RECORD EXTRACTS
-- -- --

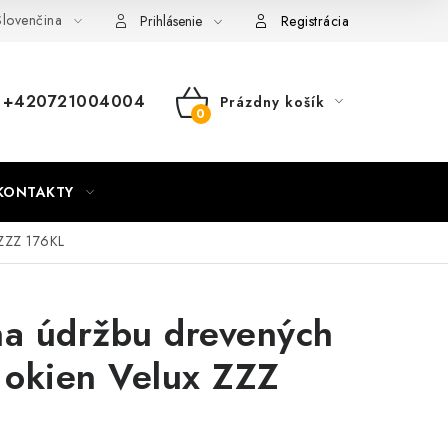
lovenčina
nky
Mapa webu Milpe.sk
Prihlásenie
Registrácia
+420721004004
Prázdny košík
NÁKUPNÝ
KOŠÍK
KONTAKTY
 ZZZ 176KL
na údržbu drevených
 okien Velux ZZZ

-- -- --

Return the entries exactly as given. Do not include pictures.

lovenčina
nky
Mapa webu Milpe.sk
Prihlásenie
Registrácia
+420721004004
Prázdny košík
NÁKUPNÝ
KOŠÍK
KONTAKTY
 ZZZ 176KL
na údržbu drevených
 okien Velux ZZZ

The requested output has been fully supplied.